With a widely upheld truce between Israel and Hamas in Gaza, Israel on Monday authorized a limited resumption of exports from the enclave. Read more
But he has kept in place tightened measures on imports of raw materials, including carbon dioxide and syrup that the bottling plant needs to produce Pepsi, 7UP and Mirinda soda, Hamam al. -Yazeji of Pepsi Gaza.
“Yesterday we ran out of raw materials completely and unfortunately had to shut down the factory, sending 250 workers home,” Yazeji said. Before the fighting in May, he said, Pepsi Gaza was generally allowed to import the necessary materials.
Israeli officials did not immediately comment on the tightened restrictions.

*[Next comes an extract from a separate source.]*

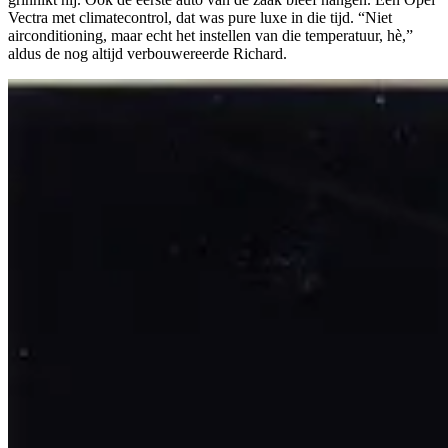
Vectra met climatecontrol, dat was pure luxe in die tijd. “Niet
airconditioning, maar echt het instellen van die temperatuur, hè,”
aldus de nog altijd verbouwereerde Richard.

Israel and neighboring Egypt maintain tight control over Gaza’s borders, and say the restrictions are necessary to prevent weapons from reaching Hamas and preventing them from being produced locally.
Egypt and the United Nations stepped up their mediation last week after incendiary balloons launched from Gaza sparked retaliatory Israeli airstrikes on Hamas sites, undermining the fragile ceasefire.
Closures could also occur at other factories in Gaza if Israeli restrictions are maintained, analysts said. The manufacturing industry accounts for around 10 percent of Gaza’s service-dominated economy, according to UN data.
The Pepsi Gaza factory has been operating continuously since 1961, when the Gaza-based Yazeji Soft Drinks Company acquired the rights to produce 7UP and other types of soda in the enclave.
Worth around $ 15 million, the owners say, the plant’s products are distributed locally. A separate branch operates in the occupied West Bank, worth around $ 30 million, which serves the territory as well as East Jerusalem.
Company officials had planned to celebrate 60 years in business before closing on Sunday.
Yazeji had tears in his eyes as he walked through his empty factory on Monday. The shutdown was “catastrophic,” he said.
“This year should have been exceptional, celebrating the 60th anniversary of the start of production.
“We are deprived of marking this anniversary.”